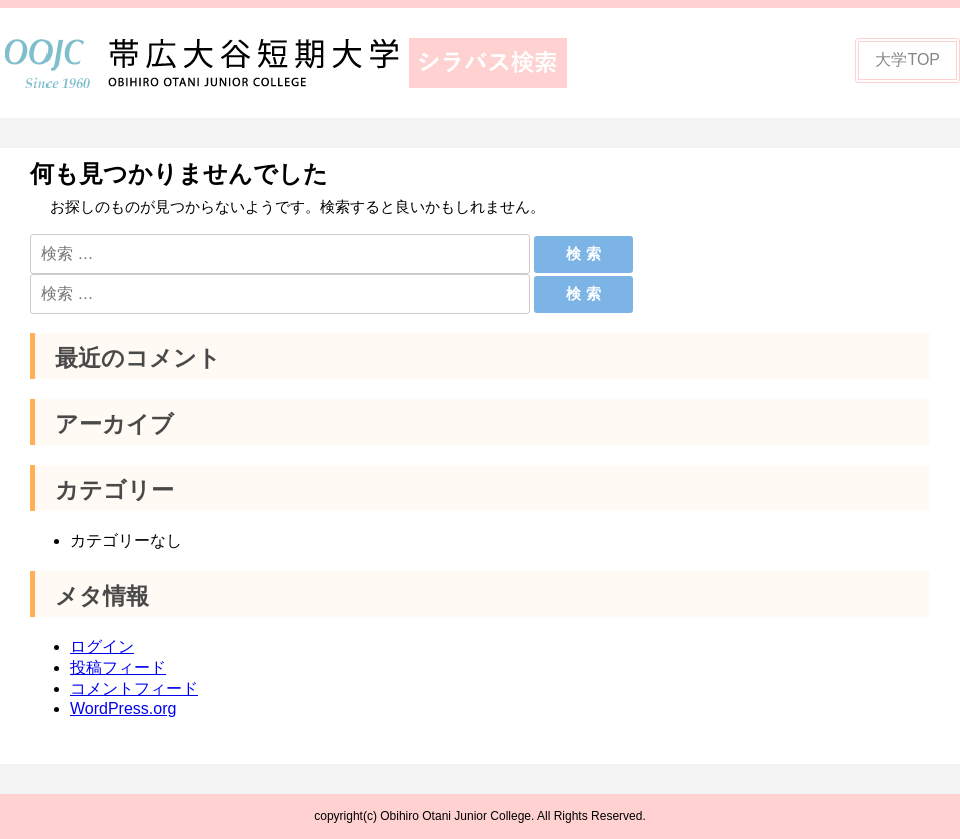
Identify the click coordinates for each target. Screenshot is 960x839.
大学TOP (907, 59)
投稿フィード (118, 667)
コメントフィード (134, 688)
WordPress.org (123, 708)
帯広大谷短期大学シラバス (300, 63)
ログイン (102, 646)
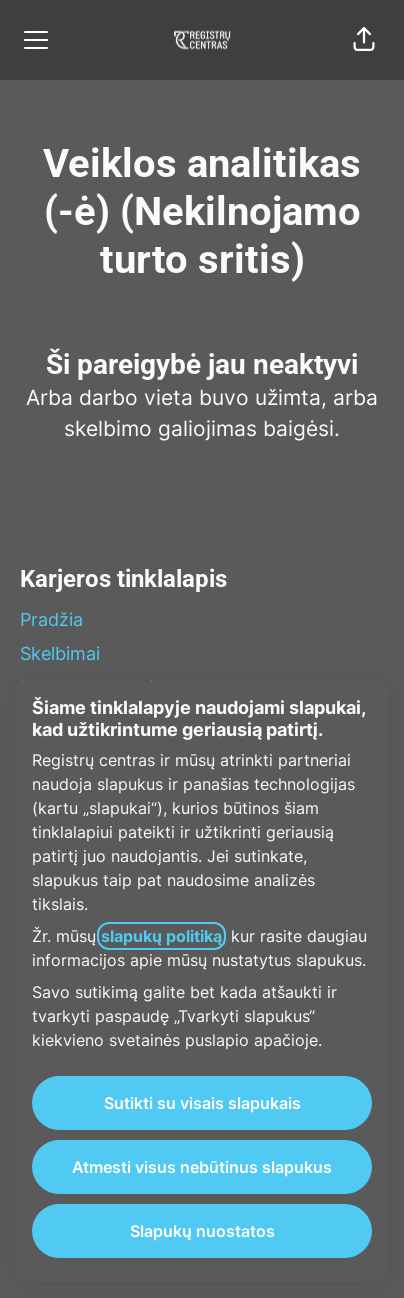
++++++++
**Task to carry out**: Please reproduce, word for word, only the lines from the line that holds "投稿フィード (118, 667)" through the final line of the entries above, omitting any pictures.

**Your response**:
投稿フィード (118, 667)
コメントフィード (134, 688)
WordPress.org (123, 708)
帯広大谷短期大学シラバス (300, 63)
ログイン (102, 646)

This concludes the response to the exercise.